Filmfestspiele von Venedig, No Grandi Navi-Protest am 7. September 2019 (Getty)
Auf dem roten Teppich und vor dem Palazzo del Cinema kam es zu unzähligen Protesten im Zusammenhang mit politischen und gesellschaftlichen Ereignissen. Im Jahr 2001, kurz vor dem G8-Gipfel in Genua , unterbrach eine Demonstration die Eröffnungsnacht mit einem Transparent gegen den G8-Gipfel.
Im Jahr 2010 kam es zu Protesten gegen Sicherheitskürzungen bei der Vorführung des Films „Biutiful“.
In den darauffolgenden Jahren bildeten die No-TAV-Bewegungen und Umweltverbände, insbesondere jene gegen große Schiffe in der Lagune von Venedig , eine Front ökologischer und politischer Aktivisten, die selbst rund um die Filmfestspiele von Venedig für einige Zeit öffentlich sichtbar war.

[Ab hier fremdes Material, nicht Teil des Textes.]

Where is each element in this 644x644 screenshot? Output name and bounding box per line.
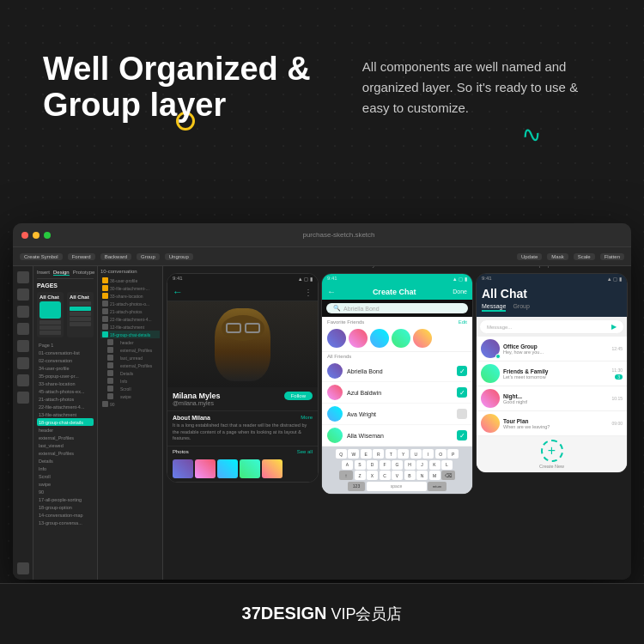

Es scheint jedoch, dass es während der Filmfestspiele von Venedig keinen spezifischen, offiziellen No-TAV-Protest gab, sondern eher eine allgemeine Solidarität und Annäherung mit anderen ökologischen und sozialen Mobilisierungen in Venedig.
In den Jahren 2019 und 2023, den „Me Too“-Jahren , kam es zu massiven Gender-Protesten im Zusammenhang mit der Anwesenheit umstrittener Regisseure (wie Roman Polanski, Woody Allen und Luc Besson ) und mit der Kritik an der geringen Zahl weiblicher Regisseure im Wettbewerb.
Filmfestspiele von Venedig, Protest gegen Erdogan am 9. September 2016 (Getty)
Die diesjährige 82. Ausgabe ist geprägt von der Mobilisierung für Palästina und der Abwesenheit der israelischen Schauspieler Gal Gadot und Gerard Butler , zwei der Protagonisten von In the Hand of Dante , Julian Schnabels mit Spannung erwartetem Film außerhalb des Wettbewerbs.
Das Kollektiv Venice4Palestine, das über 1.500 Unterschriften von Regisseuren, Schauspielern und Künstlern aus der ganzen Welt gesammelt hat, darunter Marco Bellocchio, Matteo Garrone, Ken Loach, Laura Morante, Alice und Alba Rohrwacher, forderte die Biennale in einem offenen Brief vom 22. August auf, klar Stellung gegen den Krieg im Gazastreifen, den Völkermord und die Hungersnot am palästinensischen Volk zu beziehen.